[Transcribed page contents]
---------------

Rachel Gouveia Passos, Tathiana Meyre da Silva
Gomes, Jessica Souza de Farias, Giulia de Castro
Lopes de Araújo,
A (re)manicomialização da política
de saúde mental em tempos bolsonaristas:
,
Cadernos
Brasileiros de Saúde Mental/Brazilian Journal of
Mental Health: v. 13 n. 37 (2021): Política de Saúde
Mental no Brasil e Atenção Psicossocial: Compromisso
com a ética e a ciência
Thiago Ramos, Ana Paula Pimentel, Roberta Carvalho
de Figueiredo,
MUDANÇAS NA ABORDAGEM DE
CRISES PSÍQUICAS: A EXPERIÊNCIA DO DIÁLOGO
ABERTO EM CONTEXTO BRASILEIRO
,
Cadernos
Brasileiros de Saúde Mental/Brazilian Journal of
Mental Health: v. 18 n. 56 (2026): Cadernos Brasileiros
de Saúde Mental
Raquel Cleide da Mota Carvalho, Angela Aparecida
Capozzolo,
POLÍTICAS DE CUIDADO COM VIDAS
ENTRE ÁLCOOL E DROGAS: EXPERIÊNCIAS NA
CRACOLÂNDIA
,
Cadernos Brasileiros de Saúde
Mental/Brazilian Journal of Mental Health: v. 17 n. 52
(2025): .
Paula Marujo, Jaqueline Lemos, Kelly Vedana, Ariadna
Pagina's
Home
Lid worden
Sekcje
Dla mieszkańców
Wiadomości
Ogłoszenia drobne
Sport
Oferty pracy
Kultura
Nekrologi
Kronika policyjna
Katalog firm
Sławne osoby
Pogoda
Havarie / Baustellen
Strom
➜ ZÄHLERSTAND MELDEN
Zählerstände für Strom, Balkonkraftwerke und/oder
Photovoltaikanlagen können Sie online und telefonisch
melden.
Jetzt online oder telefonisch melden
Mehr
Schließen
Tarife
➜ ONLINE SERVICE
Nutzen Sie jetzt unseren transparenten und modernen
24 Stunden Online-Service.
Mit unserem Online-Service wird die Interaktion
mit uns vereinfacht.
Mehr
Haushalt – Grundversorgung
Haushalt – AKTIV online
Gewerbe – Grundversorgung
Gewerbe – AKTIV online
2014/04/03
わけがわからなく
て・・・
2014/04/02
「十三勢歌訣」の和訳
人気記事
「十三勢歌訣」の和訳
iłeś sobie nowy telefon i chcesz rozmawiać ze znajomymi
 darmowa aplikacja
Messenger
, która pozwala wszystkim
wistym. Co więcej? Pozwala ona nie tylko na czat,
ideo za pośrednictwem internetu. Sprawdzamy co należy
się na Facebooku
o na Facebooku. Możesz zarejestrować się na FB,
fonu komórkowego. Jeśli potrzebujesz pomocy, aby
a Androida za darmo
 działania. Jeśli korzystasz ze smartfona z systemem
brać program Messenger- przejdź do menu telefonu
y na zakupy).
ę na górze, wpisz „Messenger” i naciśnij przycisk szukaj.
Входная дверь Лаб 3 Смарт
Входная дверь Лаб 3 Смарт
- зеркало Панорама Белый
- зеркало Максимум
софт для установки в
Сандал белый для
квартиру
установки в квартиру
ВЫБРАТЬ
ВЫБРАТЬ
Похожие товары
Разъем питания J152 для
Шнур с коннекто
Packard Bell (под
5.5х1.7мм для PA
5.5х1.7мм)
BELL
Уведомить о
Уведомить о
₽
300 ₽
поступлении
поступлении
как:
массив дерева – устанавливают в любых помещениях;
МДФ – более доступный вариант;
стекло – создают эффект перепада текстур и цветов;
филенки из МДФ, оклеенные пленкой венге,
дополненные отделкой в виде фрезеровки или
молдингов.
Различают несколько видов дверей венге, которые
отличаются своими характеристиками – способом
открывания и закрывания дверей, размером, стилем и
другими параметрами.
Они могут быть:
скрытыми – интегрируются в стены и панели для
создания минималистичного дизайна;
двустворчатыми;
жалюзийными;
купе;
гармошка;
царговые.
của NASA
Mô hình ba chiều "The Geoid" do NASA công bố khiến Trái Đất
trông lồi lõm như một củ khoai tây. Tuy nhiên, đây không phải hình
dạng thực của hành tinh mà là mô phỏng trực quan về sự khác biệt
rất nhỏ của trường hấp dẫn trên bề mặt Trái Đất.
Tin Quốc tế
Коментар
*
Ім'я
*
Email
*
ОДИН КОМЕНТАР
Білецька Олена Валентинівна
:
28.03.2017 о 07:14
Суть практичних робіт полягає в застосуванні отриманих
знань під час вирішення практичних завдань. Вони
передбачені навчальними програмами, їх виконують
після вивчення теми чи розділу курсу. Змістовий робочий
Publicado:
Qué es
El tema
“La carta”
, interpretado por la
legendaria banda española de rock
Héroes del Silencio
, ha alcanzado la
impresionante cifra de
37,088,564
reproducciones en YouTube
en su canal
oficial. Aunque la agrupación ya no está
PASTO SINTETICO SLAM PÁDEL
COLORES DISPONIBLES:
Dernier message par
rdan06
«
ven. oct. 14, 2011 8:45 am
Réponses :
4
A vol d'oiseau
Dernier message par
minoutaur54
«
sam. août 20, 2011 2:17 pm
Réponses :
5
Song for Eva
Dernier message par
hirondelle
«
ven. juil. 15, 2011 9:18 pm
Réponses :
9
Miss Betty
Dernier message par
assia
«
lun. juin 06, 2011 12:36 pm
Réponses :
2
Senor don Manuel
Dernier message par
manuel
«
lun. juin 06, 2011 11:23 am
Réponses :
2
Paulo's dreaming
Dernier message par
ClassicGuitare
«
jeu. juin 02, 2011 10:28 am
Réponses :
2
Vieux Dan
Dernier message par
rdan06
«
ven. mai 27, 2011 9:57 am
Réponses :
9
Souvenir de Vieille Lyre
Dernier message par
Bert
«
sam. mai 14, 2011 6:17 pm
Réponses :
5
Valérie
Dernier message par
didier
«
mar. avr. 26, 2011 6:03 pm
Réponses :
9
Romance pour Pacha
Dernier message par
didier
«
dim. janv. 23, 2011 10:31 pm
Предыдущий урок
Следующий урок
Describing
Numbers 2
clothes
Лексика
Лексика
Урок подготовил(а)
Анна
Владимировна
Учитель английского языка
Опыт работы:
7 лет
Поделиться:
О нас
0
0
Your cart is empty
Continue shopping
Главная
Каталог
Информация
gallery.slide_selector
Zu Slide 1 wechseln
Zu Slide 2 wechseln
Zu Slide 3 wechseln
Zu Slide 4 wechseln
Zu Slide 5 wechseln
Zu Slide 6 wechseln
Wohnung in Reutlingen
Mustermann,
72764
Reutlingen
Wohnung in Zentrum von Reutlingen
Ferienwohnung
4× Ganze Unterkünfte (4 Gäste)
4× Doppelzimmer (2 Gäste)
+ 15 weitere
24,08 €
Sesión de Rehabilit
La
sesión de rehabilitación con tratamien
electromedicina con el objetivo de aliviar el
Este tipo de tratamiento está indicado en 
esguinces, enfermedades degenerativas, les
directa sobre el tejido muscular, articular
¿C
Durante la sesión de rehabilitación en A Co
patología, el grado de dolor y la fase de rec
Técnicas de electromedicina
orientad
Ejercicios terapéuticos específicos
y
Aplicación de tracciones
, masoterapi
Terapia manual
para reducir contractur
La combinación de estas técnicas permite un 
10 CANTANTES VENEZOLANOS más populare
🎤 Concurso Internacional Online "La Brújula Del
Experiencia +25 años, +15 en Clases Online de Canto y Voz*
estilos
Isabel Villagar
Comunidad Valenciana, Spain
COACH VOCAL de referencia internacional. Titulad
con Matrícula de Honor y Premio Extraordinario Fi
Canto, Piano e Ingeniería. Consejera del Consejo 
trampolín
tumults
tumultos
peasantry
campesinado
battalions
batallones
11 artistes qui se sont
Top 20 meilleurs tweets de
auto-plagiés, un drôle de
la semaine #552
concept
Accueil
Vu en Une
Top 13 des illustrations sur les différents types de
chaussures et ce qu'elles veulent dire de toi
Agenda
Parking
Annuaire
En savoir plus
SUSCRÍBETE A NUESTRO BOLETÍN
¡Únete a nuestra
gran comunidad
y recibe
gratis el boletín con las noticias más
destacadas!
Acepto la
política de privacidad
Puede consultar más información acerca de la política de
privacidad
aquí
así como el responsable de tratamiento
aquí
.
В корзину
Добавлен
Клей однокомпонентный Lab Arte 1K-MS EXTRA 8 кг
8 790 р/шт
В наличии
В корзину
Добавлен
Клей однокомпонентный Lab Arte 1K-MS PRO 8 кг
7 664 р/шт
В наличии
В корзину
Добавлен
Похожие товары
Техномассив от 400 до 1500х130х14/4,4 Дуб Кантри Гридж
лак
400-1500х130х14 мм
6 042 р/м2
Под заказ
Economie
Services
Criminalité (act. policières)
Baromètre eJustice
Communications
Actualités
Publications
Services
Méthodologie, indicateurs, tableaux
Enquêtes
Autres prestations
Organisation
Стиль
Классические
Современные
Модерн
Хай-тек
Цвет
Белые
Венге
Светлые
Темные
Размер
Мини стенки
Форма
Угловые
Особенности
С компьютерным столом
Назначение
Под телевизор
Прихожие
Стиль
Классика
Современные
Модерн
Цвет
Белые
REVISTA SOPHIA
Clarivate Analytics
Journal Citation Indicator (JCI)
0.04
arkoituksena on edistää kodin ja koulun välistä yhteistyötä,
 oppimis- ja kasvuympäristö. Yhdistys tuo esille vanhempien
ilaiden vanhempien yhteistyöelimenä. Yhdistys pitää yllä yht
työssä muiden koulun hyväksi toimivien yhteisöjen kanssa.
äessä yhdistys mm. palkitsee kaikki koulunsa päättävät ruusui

---------------

_Problem_
Each line from the one that contains "Journal Citation Indicator (JCI)" through the end of the records must be repeated exactly. No other line belongs in the answer.

_Answer for the task_
Journal Citation Indicator (JCI)
0.04
arkoituksena on edistää kodin ja koulun välistä yhteistyötä,
 oppimis- ja kasvuympäristö. Yhdistys tuo esille vanhempien
ilaiden vanhempien yhteistyöelimenä. Yhdistys pitää yllä yht
työssä muiden koulun hyväksi toimivien yhteisöjen kanssa.
äessä yhdistys mm. palkitsee kaikki koulunsa päättävät ruusui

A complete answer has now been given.